Simon broke the seal open. It was from the Webb residence; he tried to shut down his heart rate but then saw it was not from Doris Dillon but from Colonel Webb. Then his heart started hammering again.

Having heard of your excellent music, sir, this is a request for your group to play for a tea-dance at the residence of Colonel Webb on February 24th at seven in the evening held in honor of Commissioner Davis’s visit to San Antonio. Colonel Webb is prepared to pay the equivalent amount that your group would earn in one night at the Plaza House Hotel. Please reply if this is satisfactory. Mrs. Franklin Webb.

Damon took it from Simon and read it. The bell in the cathedral tower rang out five o’clock and a man drove along the alleyway singing When first into this country, a stranger I came, I courted a fair maid, Nancy was her name . . .

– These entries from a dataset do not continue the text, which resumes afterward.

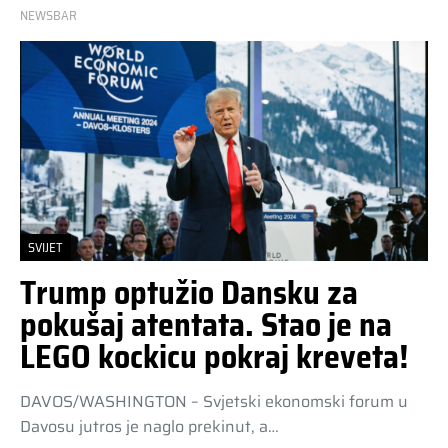
NEWSBAR
SVIJET
Trump optužio Dansku za
pokušaj atentata. Stao je na
LEGO kockicu pokraj kreveta!
DAVOS/WASHINGTON – Svjetski ekonomski forum u
Davosu jutros je naglo prekinut, a…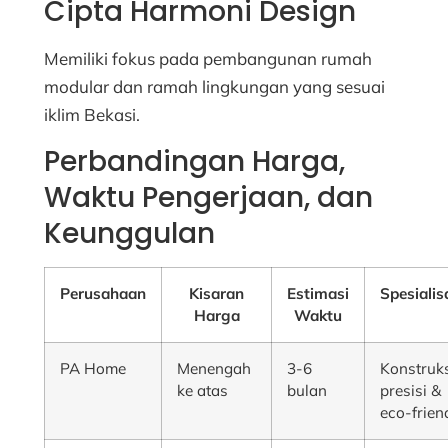
Cipta Harmoni Design
Memiliki fokus pada pembangunan rumah
modular dan ramah lingkungan yang sesuai
iklim Bekasi.
Perbandingan Harga,
Waktu Pengerjaan, dan
Keunggulan
Perusahaan
Kisaran
Estimasi
Spesialis
Harga
Waktu
PA Home
Menengah
3-6
Konstruk
ke atas
bulan
presisi &
eco-frien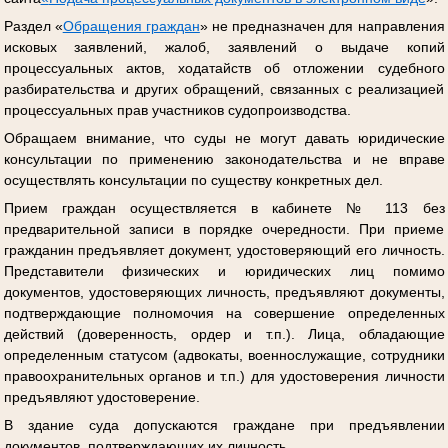
Раздел «
Обращения граждан
» не предназначен для направления
исковых заявлений, жалоб, заявлений о выдаче копий
процессуальных актов, ходатайств об отложении судебного
разбирательства и других обращений, связанных с реализацией
процессуальных прав участников судопроизводства.
Обращаем внимание, что суды не могут давать юридические
консультации по применению законодательства и не вправе
осуществлять консультации по существу конкретных дел.
Прием граждан осуществляется в кабинете № 113 без
предварительной записи в порядке очередности. При приеме
гражданин предъявляет документ, удостоверяющий его личность.
Представители физических и юридических лиц помимо
документов, удостоверяющих личность, предъявляют документы,
подтверждающие полномочия на совершение определенных
действий (доверенность, ордер и т.п.). Лица, обладающие
определенным статусом (адвокаты, военнослужащие, сотрудники
правоохранительных органов и т.п.) для удостоверения личности
предъявляют удостоверение.
В здание суда допускаются граждане при предъявлении
документов, подтверждающих их личность.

Damon said, “An invitation to disaster.”

“No,” said Simon in an abstracted voice. “She’s invited us because we’re the popular players of the moment, she probably doesn’t remember me from Fort Brown. Never knew my name. Sure as hell doesn’t know about me and Doris.” He folded the message carefully. “We’ve got to get clothes cleaned.” He smiled and a sly, calculating happiness shone in his face. “In two more days.”

“Commissioner Davis,” said Damon. “The feckless scoundrel.” Then after a pause, “She’ll be there. Catastrophes await.”

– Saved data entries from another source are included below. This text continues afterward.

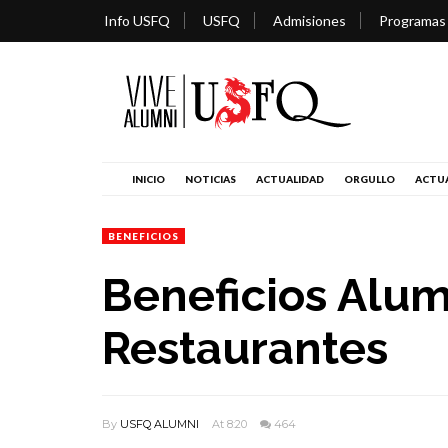
Info USFQ
USFQ
Admisiones
Programas
INICIO
NOTICIAS
ACTUALIDAD
ORGULLO
ACTUA
BENEFICIOS
Beneficios Alum
Restaurantes
By
USFQ ALUMNI
At 8:20
464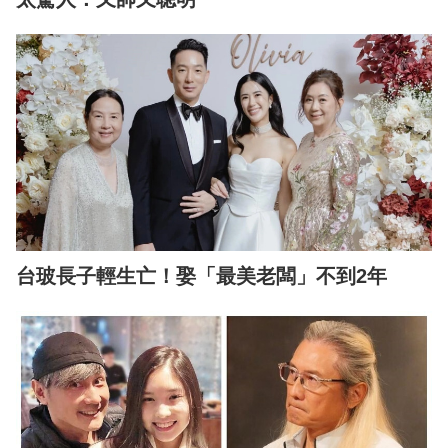
台玻長子輕生亡！娶「最美老闆」不到2年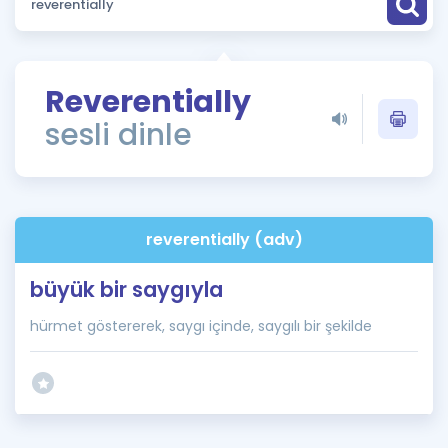
Puan Hesaplama
Rehberlik Aracı
Reverentially
ÖSYM Sınav Takvimi
sesli dinle
Kampanyalar
Blog
reverentially (adv)
İngilizce Gramer
büyük bir saygıyla
hürmet göstererek, saygı içinde, saygılı bir şekilde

“Nah.” Simon wafted across the saloon floor toward the rear, thinking about a hot bath, a haircut, the names of waltzes.

The noises of town were now beginning to jar Simon’s thoughts like tinning hammers. It was time to go. Time to pull on his Kentucky hat and shake out the old checkered shirt. On the Plaza House stage he tacked up the set list on a music stand and set it to one side, where Damon could glance at it. Then shouts came from the kitchen. Both of them ran back to find Pruitt in an argument with one of the delivery men. It was about a banjo or the condition of a banjo or its price, who knew? Pruitt held it in one hand; the neck was separating from the resonator and stuck out at an angle. Pruitt was swearing a long fizzling hot streak at the man.

“What the blue painted fuck is this?” he yelled. He shook the damaged banjo in the man’s face.

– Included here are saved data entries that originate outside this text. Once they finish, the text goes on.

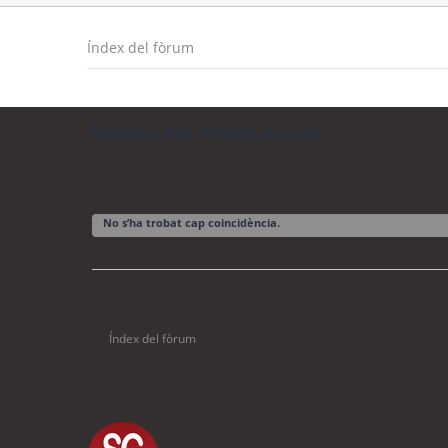
Índex del fòrum
Mostra els temes actius
Torna a la cerca avançada
No s’ha trobat cap coincidència.
Torna a la
La cerca ha trobat 0 coincidències • Pàgina
1
de
1
Índex del fòrum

He had a filthy mouth, he had shown up more than once with a torn collar, he drifted always toward the prostitutes who came to sit on the left side of the door in their dresses with dirty hems and spotted bodices, eating roasted peanuts.

Damon jumped between the two. The banjo was thrown to the kitchen floor. The delivery man shook a fist at Pruitt and at the same time backed out the rear kitchen door, groping for the sill with his foot.

Damon said, “Pruitt, shut up.”

Pruitt turned a long, slow calculating stare at both of them. “Trying to get a Goddamned banjo so I could play at this dance coming up.” Then he spun around and snatched up a paring knife as he did so and stalked toward the delivery man. Damon stepped forward, Simon came behind him and laid hold of Pruitt’s wrist while Damon twisted the knife from his hand. In the brief, sharp struggle the delivery man fled.

Pruitt shouted, “You son of a bitch . . .”

“One more time and you’re gone,” Simon said. “Do you hear me?”

Simon faced Pruitt down and stood until he turned away. Simon thought how he was wading through sludge to get to Doris, knee-deep in turmoil, insane people, one emotional cripple after another. Would it ever end, how would it end?